Tulisan ini dibuat untuk mengikuti #WritingChallenge Kampus fiksi hari kedua 19 januari 2017
Malam itu aku berdiri sendiri di sudut lobby kantor untuk menunggu dia, dia yang kemarin dengan gayanya mengungkapkan perasaannya padaku.
"Udah lama nunggunya?" tanyanya yang tiba-tiba datang menghampiriku.
"Hah?"
"Kamu kaget?"
Aku menggeleng "Kamu lama banget."
"Nggak kenal Jakarta?"
"Nggak, aku bukan orang asli Jakarta." candaku.
Ia terkekeh, lalu mengenggam tangaku "Ayo."
Aku mengangguk, lalu mengikuti langkahnya meninggalkan kantor ini.

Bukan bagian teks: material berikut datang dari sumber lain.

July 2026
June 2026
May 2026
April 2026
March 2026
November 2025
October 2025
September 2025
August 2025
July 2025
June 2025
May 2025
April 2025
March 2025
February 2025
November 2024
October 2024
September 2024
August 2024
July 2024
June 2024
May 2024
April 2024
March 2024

"Karena kita baru saja memulainya, maka mulai sekarang aku akan bertanya tentangmu, dan kamu harus menjawabnya." ujarnya saat kami sudah berada dalam mobilnya.
"Tentang?"
"Tentang semuanya."
Aku hanya bergumam untuk menjawabnya.
"Apa yang membuatmu histeris?"
Aku menoleh padanya "Pertanyaan macam apa itu?"

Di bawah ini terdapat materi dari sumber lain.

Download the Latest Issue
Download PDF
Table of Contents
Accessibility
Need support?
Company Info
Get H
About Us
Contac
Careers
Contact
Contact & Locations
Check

"Jawab saja." katanya sambil masih berusaha melewati kemacetan Jakarta.
"Hujan." Jawabku.
"Kenapa?" tanyanya kemudian.
"Entahlah, aku selalu histeris jika hujan turun, aku mencintai hujan tapi mempunyai hubungan yang sedikit buruk bersamanya. Jika hujan datang di pagi hari saat aku berangkat ke kantor maka aku pasti terlambat."
"Itu alasan kamu aja biar telat." godanya.
"Ngaco."
"Setelah hujan apa lagi?"
Aku berpikir sesaat "Macet termasuk nggak?"
"Kenapa macet membuatmu histeris?"
"Sebel aja, bikin gerah, lagian aku bukan orang Jakarta dan macet di Surabaya pun nggak separah ini yang sampai harus ngantor jam enam pagi padahal masuk jam delapan?"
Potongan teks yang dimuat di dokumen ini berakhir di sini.